In an extreme situation something will happen that really clashes with my values.  This rarely happens but seems to occur once every several years.  When something like that occurs and I have to do some inner searching then there is a place of mediation that I go to on the east coast where I isolate myself from the rest of the world until I figure shit out but that has only happened maybe three times in my life. When I cant isolate myself I actually stop eating completely until the problem is resolved. The idea behind it is simple, most inner turmoil problems for me are really just major changes in life when I have to choose what is best between to evils and are not life threatening in essence I create a slow life threatening situation where the only way out is a resolution to the problem. In that instance its better to resolve the problem than starve….lol. Works every time.




KnightofMists -> RE: Introspection (10/2/2008 5:20:51 PM)

quote:

ORIGINAL: MasterFireMaam

So, next question: What happens if you get off track?

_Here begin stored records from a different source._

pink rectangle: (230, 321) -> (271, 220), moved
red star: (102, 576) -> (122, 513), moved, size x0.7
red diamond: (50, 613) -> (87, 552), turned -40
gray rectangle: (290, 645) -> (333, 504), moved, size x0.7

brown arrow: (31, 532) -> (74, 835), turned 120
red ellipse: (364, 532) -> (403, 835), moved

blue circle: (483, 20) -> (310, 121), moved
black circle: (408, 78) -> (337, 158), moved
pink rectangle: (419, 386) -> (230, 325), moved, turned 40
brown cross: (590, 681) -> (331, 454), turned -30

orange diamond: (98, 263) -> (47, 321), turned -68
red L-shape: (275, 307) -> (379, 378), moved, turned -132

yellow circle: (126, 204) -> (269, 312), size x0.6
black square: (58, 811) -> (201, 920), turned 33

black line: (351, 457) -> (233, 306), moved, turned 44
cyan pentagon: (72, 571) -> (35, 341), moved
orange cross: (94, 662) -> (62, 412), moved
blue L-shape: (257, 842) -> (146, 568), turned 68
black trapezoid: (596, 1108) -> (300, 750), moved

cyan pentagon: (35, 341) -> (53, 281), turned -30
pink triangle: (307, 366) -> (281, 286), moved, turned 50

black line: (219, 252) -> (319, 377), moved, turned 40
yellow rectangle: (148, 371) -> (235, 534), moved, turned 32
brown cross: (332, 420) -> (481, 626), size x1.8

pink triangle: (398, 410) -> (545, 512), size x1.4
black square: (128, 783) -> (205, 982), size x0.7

I start to feel dissatisfied with the way things are.....   which almost instinctively causes me ask myself why I am feel that way... which would appear to put me off track.... but truth is... I am not off track or ever off track.... I am exactly where my choices has lead me... and it's my choices that will lead me further down my track.




tweedydaddy -> RE: Introspection (10/2/2008 5:25:59 PM)

I often run through my thoughts about things I've done and conversations I've had.. I talk it over with the Ladies from Hades, my dogs, they tell no one. Dogs are good like that.